Pongal festivities are celebrated over four days

To commence the festivities, houses are cleaned, painted and decorated, and new clothes bought for every one in the family. Traditionally, clay pots were used for the cooking during the festivities and new ones bought, but with the advent of metal this has become symbolic only.

 

Bhogi

The first day of Pongal is ‘Bhogi’ and it is the time for new to replace the old. Bonfires are lit and all the old unwanted items around the place are consigned to the flames as preparation for the following all important day of the festival of Thai Pongal.

Thai Pongal

Thai Pongal is the Surya Pongal Day, the day for the Sun God. Before the sunrise, the women prepare the perimetre where the festivities are to happen, draw intricate and artistically amazing floor drawings using rice flour and decorate with fresh flowers. The ritual starts with the preparations to make temporary cooking facilities in the open, usually in front of houses or in a communal area. These places are decorated with flowers, freshly cut banana stems, sugar cane and turmeric plants.

The ritual of cooking the freshly made rice with milk and water is usually started in the predetermined auspicious time and the moment people see the boiling water mixed with milk bubbling out of the cooking pot, everybody shouts, ‘PONGALO PONGAL, PONGALO PONGAL’!

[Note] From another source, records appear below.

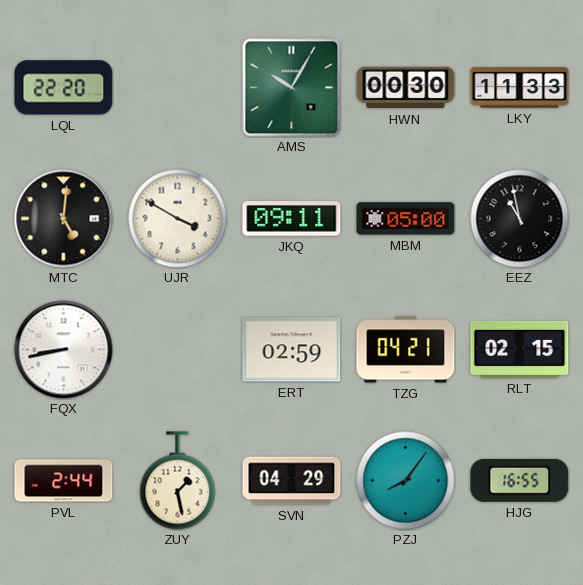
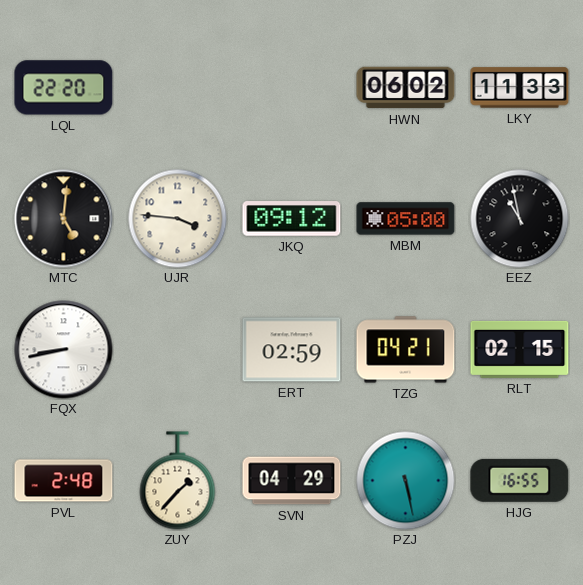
AMS: 10:05 -> none
HWN: 00:30 -> 06:02
UJR: 3:50 -> 3:46
JKQ: 09:11 -> 09:12
PVL: 2:44 -> 2:48
ZUY: 1:28 -> 1:37
PZJ: 8:06 -> 5:28
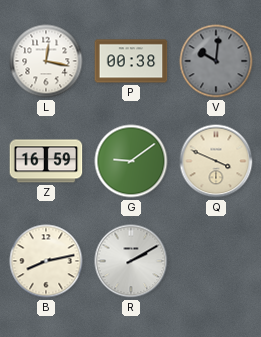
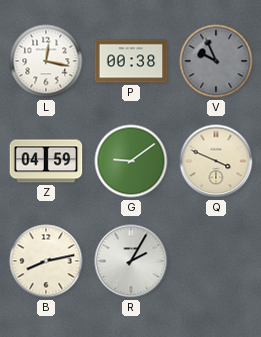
V: 10:01 -> 9:56
Z: 16:59 -> 04:59
R: 2:10 -> 2:05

This boiling over of the watery milk is considered, for some religious reason, to be auspicious for the enhancement of goodwill and prosperity for everybody around. The Pongal cooked with the rice, milk, raw brown sugar and small pieces of sugar cane is offered to the sun God and mother earth. There are customs, in some places, to mix this Pongal with water and throw the mixture onto the roofs of houses for the birds before anybody is allowed to consume the cooked Pongal.

 

Mattu Pongal – Dedicated to honour the cattle

The day following the Surya Pongal is dedicated to the cattle which play an important role in farming. On this day all the cattle are washed, their horns polished and decorated with shining colours and garlands of wild flowers over their necks. Every cattle in the household is given complete rest on this day. The farmers offer their worship to the cattle and feed them with freshly cooked plain Pongal rice and freshly cut grass and not their usual dry hay!

 

Kanum Pongal – The Day to be merry and feast

This last day of the Pongal celebrations is mainly for the households to see friends and family, and to have feasts and exchange goodwill, presents and generally be merry. There are many festivities and playful games of all sorts on this day.

An important aspect of this day is, in many parts of Tamil Nadu, a ritual called ‘Jalli Kattu’ a sport more or less similar to the Matador bullfighting sport of Spain. This is mainly taming and controlling savage bulls for a reward for heroism with participation by young men. Bundles of money and sometimes gold are tied to the horns of these ferocious bulls which the young men try to retrieve.